Machine learning (ML) has been widely utilized for constructing high-performance prediction models. This study aimed to develop a preoperative machine learning-based prediction model to identify functional recovery one year after hip fracture surgery.
We collected data from 176 elderly hip fracture patients admitted to the Department of Orthopaedics and Oncology at Shenzhen Second People's Hospital between May 2019 and December 2019, who met the inclusion criteria. Patient's functional recovery was monitored for one year after surgery. We selected 26 factors, comprising 12 preoperative indicators, 8 surgical indicators, and 6 postoperative indicators. Eventually, 77 patients were included based on the exclusion criteria. Random allocation divided them into the training set (70%) and test set (30%) for internal validation. The Lasso method was employed to screen prognostic variables. We conducted comparisons among various common machine learning classifiers to determine the best prediction model. Prediction performance was evaluated using the area under the receiver operating characteristic curve (ROC), calibration curve, and decision curve analysis. To identify the importance of the predictor variables, we performed the recursive feature elimination (RFE) algorithm based on Shapley Additive Explanations (SHAP) values.

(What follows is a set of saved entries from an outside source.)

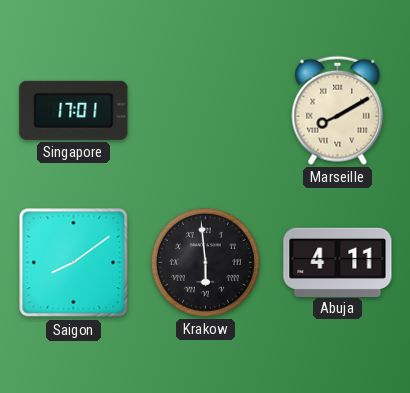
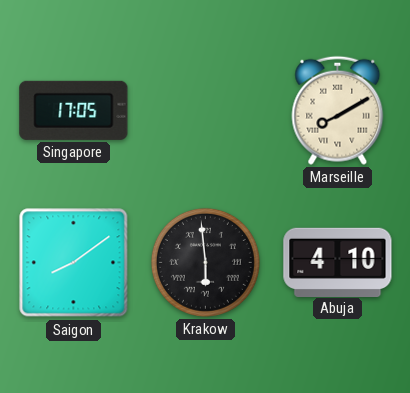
Singapore: 17:01 -> 17:05
Abuja: 4:11 -> 4:10
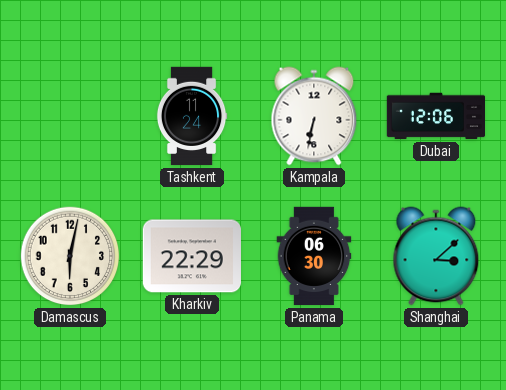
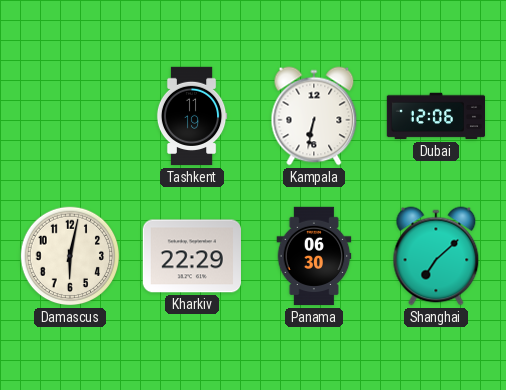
Tashkent: 11:24 -> 11:19
Shanghai: 3:08 -> 7:08
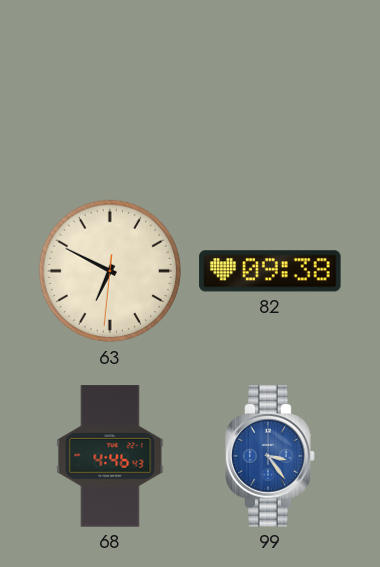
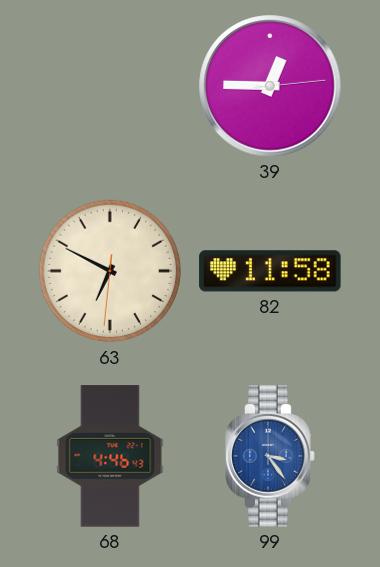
39: none -> 12:45
82: 09:38 -> 11:58
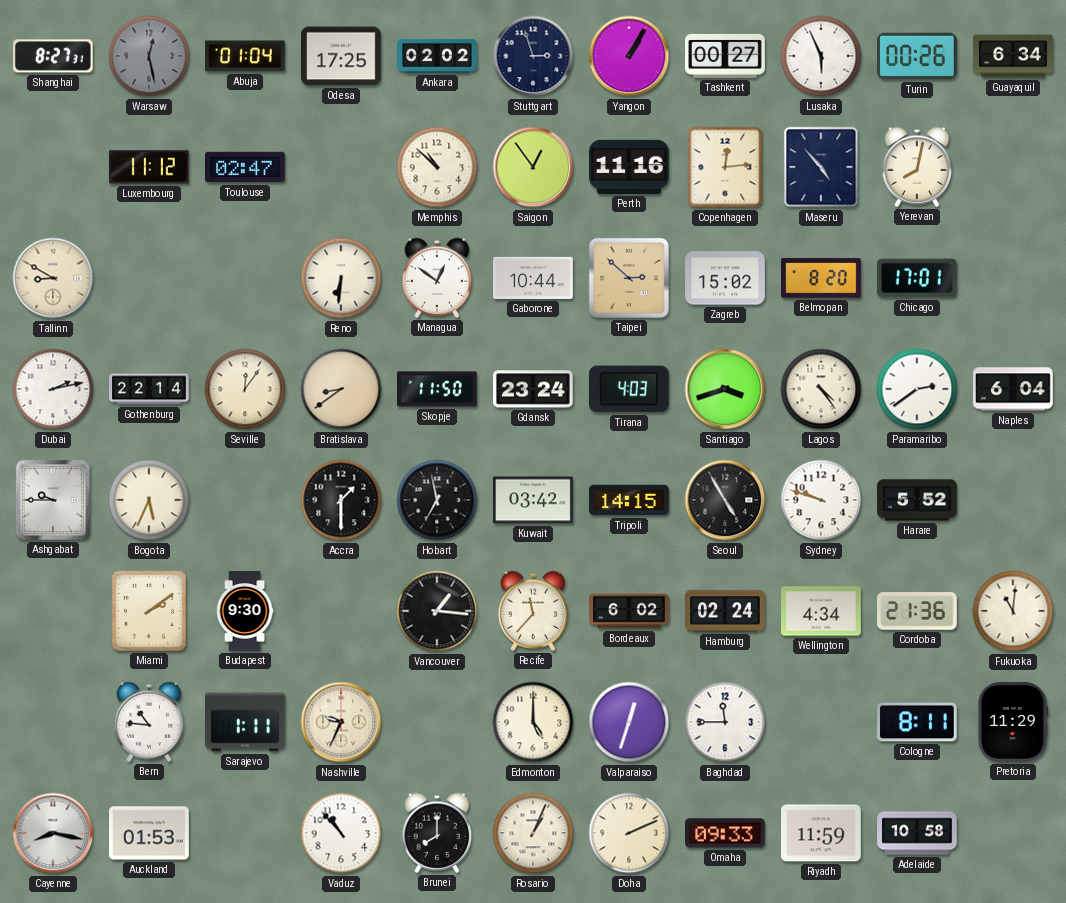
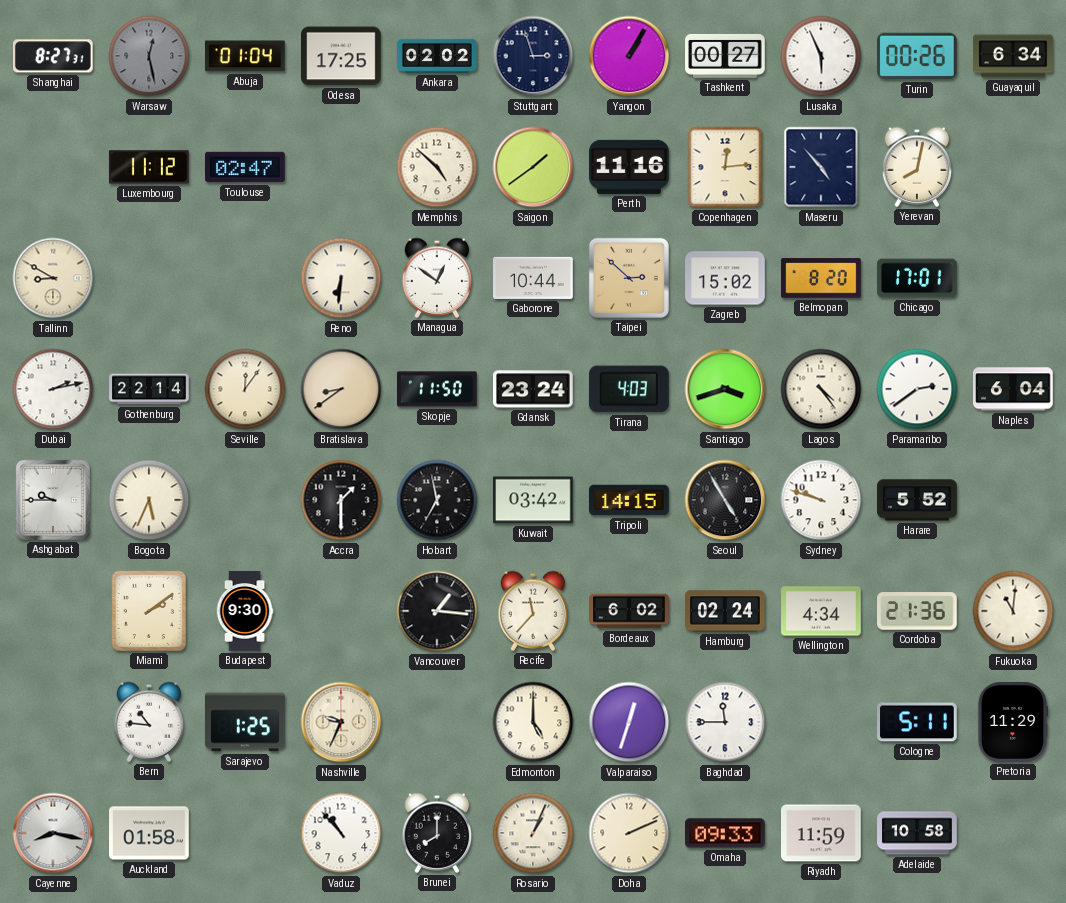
Memphis: 10:52 -> 4:52
Saigon: 12:54 -> 1:39
Sarajevo: 1:11 -> 1:25
Cologne: 8:11 -> 5:11
Auckland: 01:53 -> 01:58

The AUCs for the testing dataset were as follows: logistic regression (Logit) model = 0.934, k-nearest neighbors (KNN) model = 0.930, support vector machine (SVM) model = 0.910, Gaussian naive Bayes (GNB) model = 0.926, decision tree (DT) model = 0.730, random forest (RF) model = 0.957, and Extreme Gradient Boosting (XGB) model = 0.902. Among the seven ML-based models tested, the RF model demonstrated the best prediction performance, incorporating four features: postoperative rehabilitation compliance, marital status, age-adjusted Charlson comorbidity score (aCCI), and clinical frailty scale (CFS).
We developed a prediction model for the functional recovery following hip fracture surgery in elderly patients after one year, based on the Random Forest (RF) algorithm. This model exhibited superior prediction performance (ROC) compared to other models. The software application is available for use. External validation in a larger patient cohort or diverse hospital settings is necessary to assess the clinical utility of this tool.